In doing so, these farmers are breaking the law. It is illegal to fly drones for commercial purposes without permission from federal authorities, and those who do so risk penalties in the thousands of dollars. But the technology holds such promise that many farmers are using it anyway, dotting the country’s rural skies with whirring devices saddled with tiny video cameras.

“This has really become a big deal in ag,” said Ms. Hediger, who is in her early 60s. “Our intent is pure,” she added. “Without being able to fly drones over our fields, they are asking us to remain in the dark ages.” Soon, however, farmers may be able to fly their drones openly.

In February, the Federal Aviation Administration proposed new rules that would allow people to fly small unmanned aircraft for commercial reasons. Drone operators would have to be certified and to keep their devices in sight at all times during flight. If the regulations are approved, after what could be a lengthy period of public comment and evaluation, there will be implications across the country: Drones could be used by construction workers, firefighters, filmmakers and others.

But few are as excited about this technology as farmers. The Association for Unmanned Vehicle Systems International, an industry group, said that it expected agriculture to make up 80 percent of the market for unmanned aircraft after commercial flight is allowed.

“It’s invaluable,” said Corey Jacobs, a corn farmer who lives in rural Indiana.

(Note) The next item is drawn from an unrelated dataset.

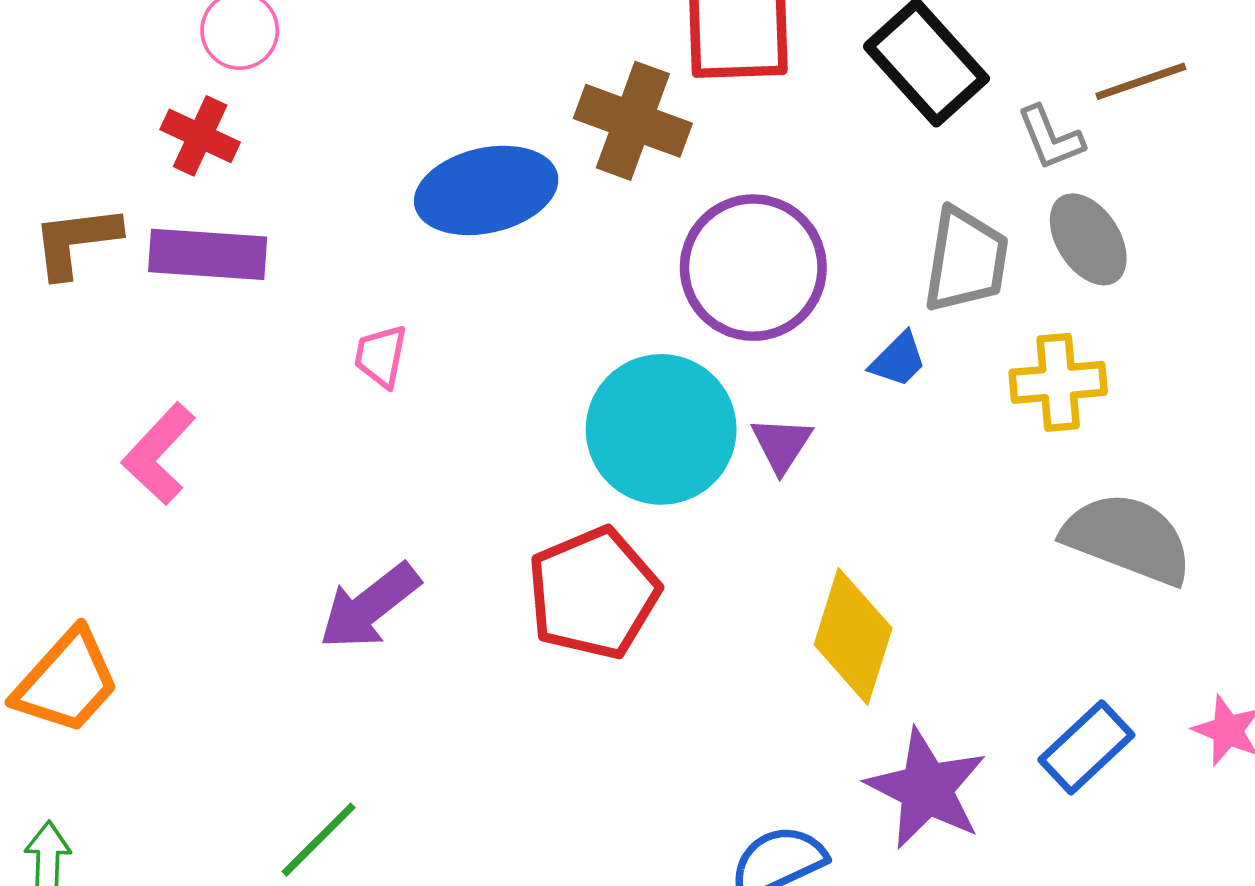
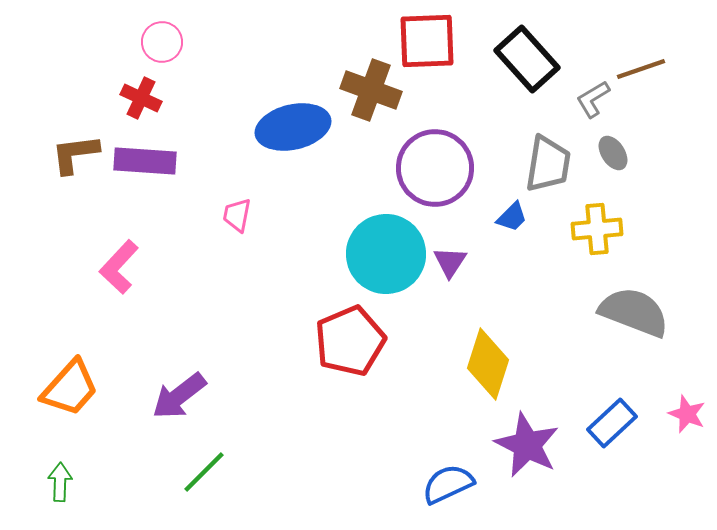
gray L-shape: (1051, 138) -> (593, 99), turned 81
gray ellipse: (1088, 239) -> (613, 153), size x0.7
purple arrow: (369, 606) -> (179, 396), moved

Mr. Jacobs, 28, used to spot weeds or weather damage by walking miles through his cornstalks in 100-degree heat. Now, he simply launches a drone.

He built his first unmanned aircraft in 2013 and quickly saw a business opportunity. Today, he is the founder and sole employee of Extreme UAS, which sells drones to fellow farmers. When he is not on a tractor, he is on Twitter, scouting for new clients.

Ms. Hediger, in Colorado, is one of his customers. She runs a 3,400-acre farm with her husband and her son, Bryce, 26. On a recent spring day, she stood in a wheat field as Bryce sent their newly bought quadcopter hurtling toward the horizon, a camera swinging from its belly.

He gripped a white control panel as he peered at a monitor that showed him a bird’s-eye view of the land. He scoured the monitor for weeds, which in past years have devastated their crop, forcing them to halt cultivation on more than half of their land.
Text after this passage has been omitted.